Voix publique

Keching-keching!

Le nouveau choix de carrière de Nathalie Normandeau en choque plusieurs. Avec raison.

Quatre mois après avoir quitté le gouvernement Charest, elle passe chez Raymond Chabot Grant Thornton (RCGT) – une firme-conseil influente comptant parmi ses clients des compagnies minières fort intéressées au fameux Plan Nord de Jean Charest.

Disons qu’avec ses 80 milliards de dollars en investissements sur 25 ans – le «chantier d’une génération», selon le premier ministre -, c’est un véritable Klondike pour de nombreuses firmes d’ici et étrangères.

Keching-keching! Une symphonie de milliards pour oreilles corporatives averties.

D’où le «cas» Normandeau. Ministre des Ressources naturelles et responsable du Plan Nord jusqu’en septembre dernier, elle est maintenant une mine de connaissances stratégiques. L’art de valoir son pesant d’or.

On ne va peut-être pas en politique pour faire de l’argent, mais on peut toujours monnayer dans le privé son passage au pouvoir.

Bien sûr, elle jure qu’elle ne dira rien à ses clients de ses connaissances privilégiées. Un peu comme si son cerveau était dorénavant scindé en deux compartiments étanches: un pour les informations confidentielles et l’autre pour le reste…

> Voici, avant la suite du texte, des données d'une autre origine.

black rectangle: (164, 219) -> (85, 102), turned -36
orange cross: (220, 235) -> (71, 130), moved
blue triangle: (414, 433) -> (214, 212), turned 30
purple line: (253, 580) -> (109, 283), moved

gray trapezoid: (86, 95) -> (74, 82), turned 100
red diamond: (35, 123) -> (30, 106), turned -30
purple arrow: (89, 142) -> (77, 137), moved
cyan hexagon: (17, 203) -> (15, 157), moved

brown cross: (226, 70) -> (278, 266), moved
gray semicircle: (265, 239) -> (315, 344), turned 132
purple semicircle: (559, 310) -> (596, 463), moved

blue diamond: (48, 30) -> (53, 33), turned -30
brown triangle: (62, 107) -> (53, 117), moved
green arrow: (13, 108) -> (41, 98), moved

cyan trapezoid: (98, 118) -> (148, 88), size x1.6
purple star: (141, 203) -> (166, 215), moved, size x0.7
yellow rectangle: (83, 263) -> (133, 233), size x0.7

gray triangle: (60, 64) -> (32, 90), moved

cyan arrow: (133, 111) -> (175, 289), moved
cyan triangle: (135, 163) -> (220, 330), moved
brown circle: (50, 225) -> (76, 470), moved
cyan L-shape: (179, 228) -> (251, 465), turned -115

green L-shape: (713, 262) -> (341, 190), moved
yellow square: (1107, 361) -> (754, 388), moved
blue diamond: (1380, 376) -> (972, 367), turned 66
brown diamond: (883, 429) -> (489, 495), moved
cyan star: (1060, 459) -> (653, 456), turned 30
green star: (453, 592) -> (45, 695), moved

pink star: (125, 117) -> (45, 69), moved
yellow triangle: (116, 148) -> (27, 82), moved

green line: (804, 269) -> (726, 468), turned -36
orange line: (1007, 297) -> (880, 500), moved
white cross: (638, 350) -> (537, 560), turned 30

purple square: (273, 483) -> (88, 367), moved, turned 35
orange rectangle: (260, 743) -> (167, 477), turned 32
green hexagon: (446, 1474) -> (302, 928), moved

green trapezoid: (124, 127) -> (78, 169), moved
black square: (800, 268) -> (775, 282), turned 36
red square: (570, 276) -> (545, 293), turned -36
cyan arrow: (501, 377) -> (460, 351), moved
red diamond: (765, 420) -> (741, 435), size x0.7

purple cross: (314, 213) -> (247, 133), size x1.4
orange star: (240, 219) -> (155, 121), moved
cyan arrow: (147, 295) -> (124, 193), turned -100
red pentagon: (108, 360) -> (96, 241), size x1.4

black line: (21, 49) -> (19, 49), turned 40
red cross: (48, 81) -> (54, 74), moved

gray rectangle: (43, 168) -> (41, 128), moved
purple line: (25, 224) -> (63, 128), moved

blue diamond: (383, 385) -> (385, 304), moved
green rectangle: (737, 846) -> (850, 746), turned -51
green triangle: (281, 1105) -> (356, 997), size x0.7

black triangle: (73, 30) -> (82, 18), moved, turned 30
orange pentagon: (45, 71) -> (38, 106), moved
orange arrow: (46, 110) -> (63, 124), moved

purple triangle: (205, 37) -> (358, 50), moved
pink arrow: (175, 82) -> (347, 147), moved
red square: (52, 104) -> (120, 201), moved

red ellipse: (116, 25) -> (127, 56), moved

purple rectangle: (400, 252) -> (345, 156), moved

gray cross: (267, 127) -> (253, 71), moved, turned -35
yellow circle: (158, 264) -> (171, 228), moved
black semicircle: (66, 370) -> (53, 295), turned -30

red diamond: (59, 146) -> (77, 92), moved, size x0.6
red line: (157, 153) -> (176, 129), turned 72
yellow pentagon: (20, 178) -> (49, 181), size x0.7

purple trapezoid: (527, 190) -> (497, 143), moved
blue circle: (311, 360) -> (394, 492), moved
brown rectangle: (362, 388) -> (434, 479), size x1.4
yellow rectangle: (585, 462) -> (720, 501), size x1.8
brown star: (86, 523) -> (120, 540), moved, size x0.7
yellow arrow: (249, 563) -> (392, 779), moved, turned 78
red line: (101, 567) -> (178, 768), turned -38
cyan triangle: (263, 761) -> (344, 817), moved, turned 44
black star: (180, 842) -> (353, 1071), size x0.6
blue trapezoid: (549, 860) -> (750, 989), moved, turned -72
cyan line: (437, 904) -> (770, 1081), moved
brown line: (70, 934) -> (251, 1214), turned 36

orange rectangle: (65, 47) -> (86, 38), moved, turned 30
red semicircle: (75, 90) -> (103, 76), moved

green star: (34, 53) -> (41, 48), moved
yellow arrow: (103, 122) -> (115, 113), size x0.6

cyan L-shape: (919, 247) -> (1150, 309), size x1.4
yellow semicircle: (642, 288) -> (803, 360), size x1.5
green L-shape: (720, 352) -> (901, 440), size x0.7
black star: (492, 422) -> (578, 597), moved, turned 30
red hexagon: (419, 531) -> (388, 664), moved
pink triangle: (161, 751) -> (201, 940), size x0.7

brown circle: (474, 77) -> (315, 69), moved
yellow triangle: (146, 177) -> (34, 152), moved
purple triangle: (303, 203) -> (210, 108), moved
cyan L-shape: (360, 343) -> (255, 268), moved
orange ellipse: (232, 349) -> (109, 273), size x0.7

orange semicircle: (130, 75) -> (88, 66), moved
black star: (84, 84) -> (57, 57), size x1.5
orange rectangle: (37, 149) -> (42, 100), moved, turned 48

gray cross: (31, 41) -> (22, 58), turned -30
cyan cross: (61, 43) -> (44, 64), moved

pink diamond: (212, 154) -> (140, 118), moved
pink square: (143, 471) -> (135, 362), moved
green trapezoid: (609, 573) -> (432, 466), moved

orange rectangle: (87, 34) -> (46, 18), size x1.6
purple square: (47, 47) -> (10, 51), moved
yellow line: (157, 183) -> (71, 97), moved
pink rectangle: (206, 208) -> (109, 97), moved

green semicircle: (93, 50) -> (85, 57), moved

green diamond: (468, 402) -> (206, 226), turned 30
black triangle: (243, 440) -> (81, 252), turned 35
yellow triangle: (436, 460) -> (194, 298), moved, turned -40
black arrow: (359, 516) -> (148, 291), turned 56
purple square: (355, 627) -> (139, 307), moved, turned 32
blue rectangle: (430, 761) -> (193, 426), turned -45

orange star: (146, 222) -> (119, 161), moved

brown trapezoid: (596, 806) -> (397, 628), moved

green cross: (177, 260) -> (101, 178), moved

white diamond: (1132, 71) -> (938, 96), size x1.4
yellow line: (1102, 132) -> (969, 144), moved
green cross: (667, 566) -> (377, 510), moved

Mais à moins de la barder de micros cachés comme dans un James Bond, qui saura ce qui se dira vraiment? On ne l’a tout de même pas recrutée pour son bac en science politique ou son certificat en études africaines.

Ce qu’on sait, par contre, c’est que la firme RCGT a nommé Mme Normandeau vice-présidente au développement stratégique et qu’elle voit en celle-ci un «atout des plus précieux» pour ses clients. Un euphémisme dans les circonstances.

Car, en effet, le timing de son passage chez RCGT n’est pas fortuit. Politiquement, le Plan Nord est un enjeu préélectoral majeur pour M. Charest, son ex-patron. Financièrement, Mme Normandeau arrive au moment même où le milieu des affaires est en pleine mobilisation stratégique pour maximiser les opportunités du Plan Nord.

Jacques Parizeau et plusieurs experts ont beau dénoncer cette grande braderie de nos ressources, les compagnies, elles, se préparent.

Leur lobbying politique s’active. Surtout du genre plus informel, plus discret. Le nom de Mme Normandeau pourrait ouvrir bien des portes.

Les rencontres et les conférences se multiplient entre partenaires d’affaires et gouvernementaux. Un exemple parmi d’autres: la revue Les Affaires annonce ses «Rendez-vous dans la Série Plan Nord». Le premier, tenez, sera avec Jean Charest.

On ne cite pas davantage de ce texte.